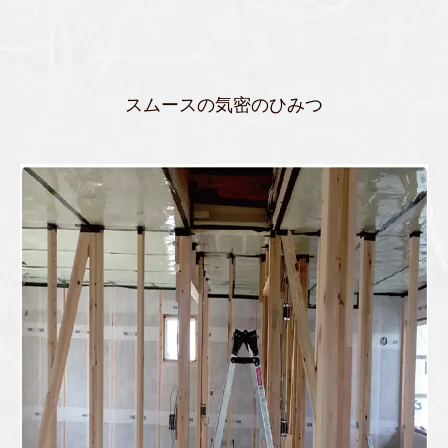
スムースの気密のひみつ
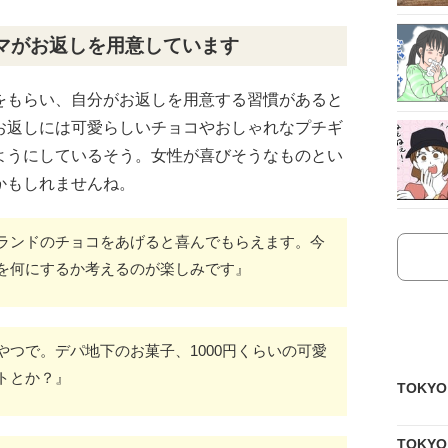
マがお返しを用意しています
をもらい、自分がお返しを用意する習慣があると
お返しには可愛らしいチョコやおしゃれなプチギ
ようにしているそう。女性が喜びそうなものとい
かもしれませんね。
ランドのチョコをあげると喜んでもらえます。今
を何にするか考えるのが楽しみです』
つで。デパ地下のお菓子、1000円くらいの可愛
トとか？』
TOKY
TOKY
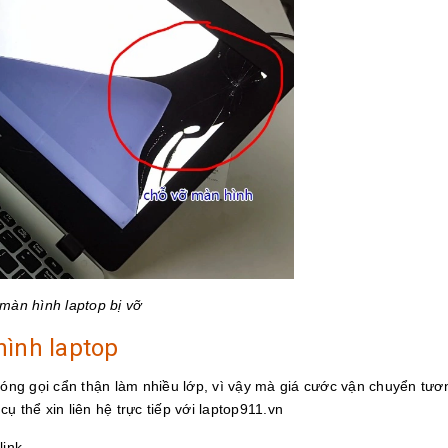
màn hình laptop bị vỡ
hình laptop
 đóng gọi cẩn thận làm nhiều lớp, vì vậy mà giá cước vận chuyển tươ
cụ thể xin liên hệ trực tiếp với laptop911.vn
link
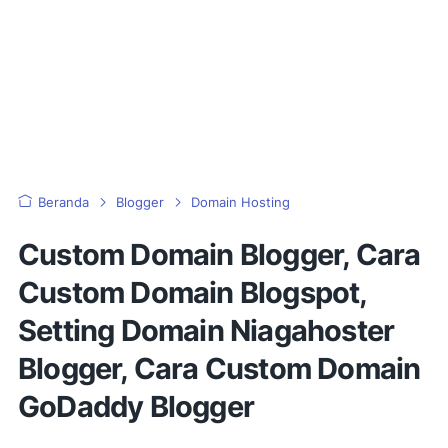
Beranda
Blogger
Domain Hosting
Custom Domain Blogger, Cara
Custom Domain Blogspot,
Setting Domain Niagahoster
Blogger, Cara Custom Domain
GoDaddy Blogger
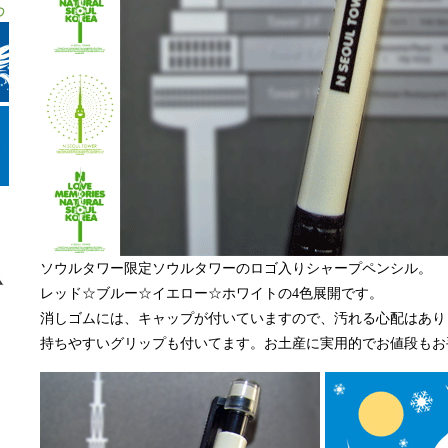
ソウルタワー限定ソウルタワーのロゴ入りシャープペンシル。
レッド☆ブルー☆イエロー☆ホワイトの4色展開です。
消しゴムには、キャップが付いていますので、汚れる心配はあり
持ちやすいグリップも付いてます。お土産に実用的でお値段もお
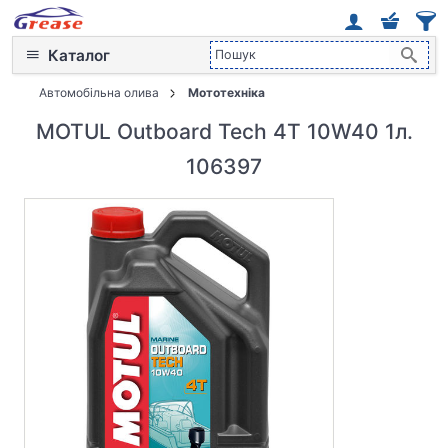
Каталог
Автомобільна олива
Мототехніка
MOTUL Outboard Tech 4T 10W40 1л.
106397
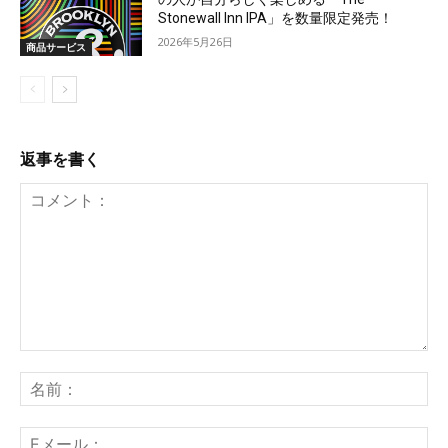
Stonewall Inn IPA」を数量限定発売！
2026年5月26日
商品サービス
返事を書く
コ
メ
名
ン
前
ト：
E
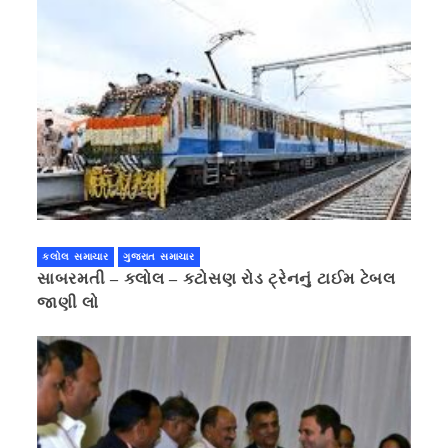
કલોલ સમાચાર
ગુજરાત સમાચાર
સાબરમતી – કલોલ – કટોસણ રોડ ટ્રેનનું ટાઈમ ટેબલ
જાણી લો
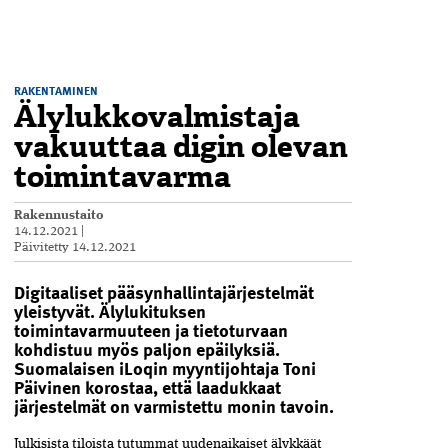
RAKENTAMINEN
Älylukkovalmistaja
vakuuttaa digin olevan
toimintavarma
Rakennustaito
14.12.2021
|
Päivitetty
14.12.2021
Digitaaliset pääsynhallintajärjestelmät
yleistyvät. Älylukituksen
toimintavarmuuteen ja tietoturvaan
kohdistuu myös paljon epäilyksiä.
Suomalaisen iLoqin myyntijohtaja Toni
Päivinen korostaa, että laadukkaat
järjestelmät on varmistettu monin tavoin.
Julkisista tiloista tutummat uudenaikaiset älykkäät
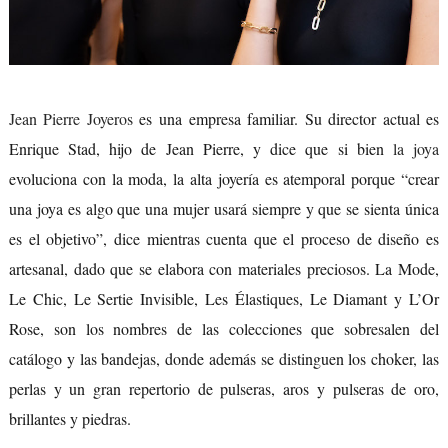
Jean Pierre Joyeros
es una empresa familiar. Su director actual es
Enrique Stad, hijo de Jean Pierre, y dice que si bien
la joya
evoluciona con la moda, la alta joyería es atemporal porque “crear
una joya es algo que una mujer usará siempre y que se sienta única
es el objetivo”, dice mientras cuenta que el proceso de diseño es
artesanal, dado que se elabora con materiales preciosos. La Mode,
Le Chic, Le Sertie Invisible, Les Élastiques, Le Diamant y L’Or
Rose, son los nombres de las colecciones que sobresalen del
catálogo y las bandejas, donde además se distinguen los choker, las
perlas y un gran repertorio de pulseras, aros y pulseras de oro,
brillantes y piedras.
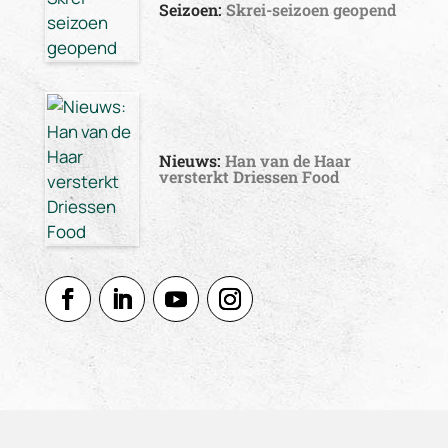
Seizoen:
Skrei-seizoen geopend
Nieuws:
Han van de Haar
versterkt Driessen Food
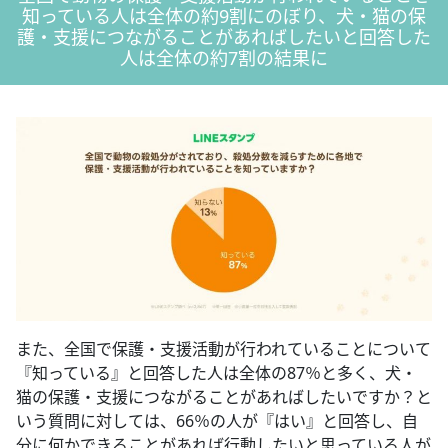
知っている人は全体の約9割にのぼり、犬・猫の保
護・支援につながることがあればしたいと回答した
人は全体の約7割の結果に
また、全国で保護・支援活動が行われていることについて
『知っている』と回答した人は全体の87％と多く、犬・
猫の保護・支援につながることがあればしたいですか？と
いう質問に対しては、66％の人が『はい』と回答し、自
分に何かできることがあれば行動したいと思っている人が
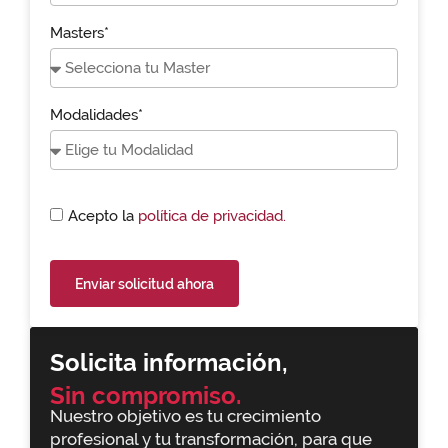
Masters*
Modalidades*
Acepto la
política de privacidad.
Enviar solicitud ahora
Solicita información,
Sin compromiso.
Nuestro objetivo es tu crecimiento
profesional y tu transformación, para que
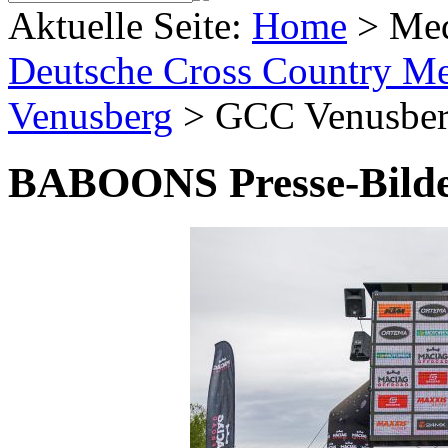
Aktuelle Seite:
Home
>
Me
Deutsche Cross Country Mei
Venusberg
>
GCC Venusbe
BABOONS Presse-Bild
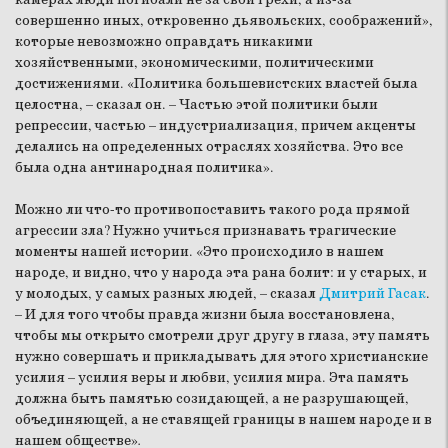
совершенно иных, откровенно дьявольских, соображений»,
которые невозможно оправдать никакими
хозяйственными, экономическими, политическими
достижениями. «Политика большевистских властей была
целостна, – сказал он. – Частью этой политики были
репрессии, частью – индустриализация, причем акценты
делались на определенных отраслях хозяйства. Это все
была одна антинародная политика».
Можно ли что-то противопоставить такого рода прямой
агрессии зла? Нужно учиться признавать трагические
моменты нашей истории. «Это происходило в нашем
народе, и видно, что у народа эта рана болит: и у старых, и
у молодых, у самых разных людей, – сказал
Дмитрий Гасак
.
– И для того чтобы правда жизни была восстановлена,
чтобы мы открыто смотрели друг другу в глаза, эту память
нужно совершать и прикладывать для этого христианские
усилия – усилия веры и любви, усилия мира. Эта память
должна быть памятью созидающей, а не разрушающей,
объединяющей, а не ставящей границы в нашем народе и в
нашем обществе»
.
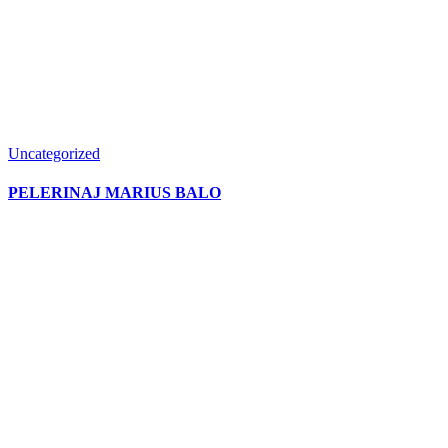
Uncategorized
PELERINAJ MARIUS BALO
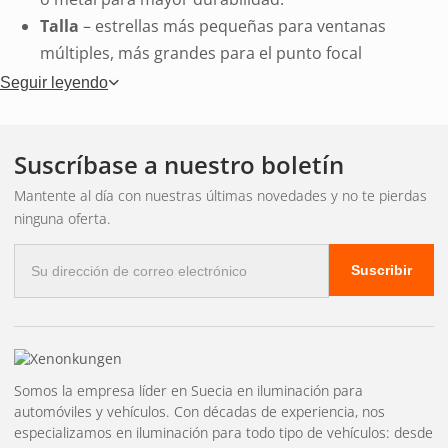
Talla
– estrellas más pequeñas para ventanas
múltiples, más grandes para el punto focal
Funciona con pilas o con la red eléctrica.
– La
Seguir leyendo
batería permite una colocación libre, la conexión a la
red eléctrica garantiza un funcionamiento sin
Suscríbase a nuestro boletín
problemas durante toda la noche.
Color claro
– El blanco cálido es un clásico, los tonos
Mantente al día con nuestras últimas novedades y no te pierdas
más fríos dan un aspecto más moderno.
ninguna oferta.
Correo
Tipos comunes de
Suscribir
electrónico
estrellas
Somos la empresa líder en Suecia en iluminación para
estrellas de papel
– estrellas clásicas de Adviento, a
automóviles y vehículos. Con décadas de experiencia, nos
menudo con suspensión
especializamos en iluminación para todo tipo de vehículos: desde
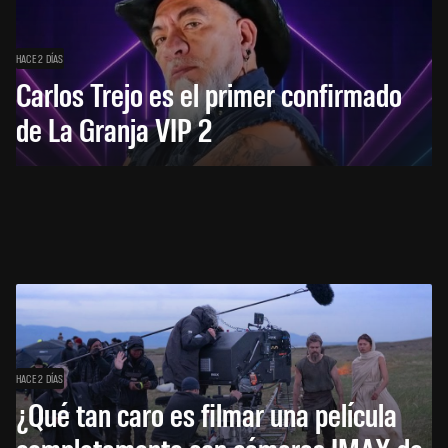
HACE 2 DÍAS
Carlos Trejo es el primer confirmado
de La Granja VIP 2
HACE 2 DÍAS
¿Qué tan caro es filmar una película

Your objective: Number of lines in the listing above that include "vehículos": state it and nothing else.

Exercise solution: 2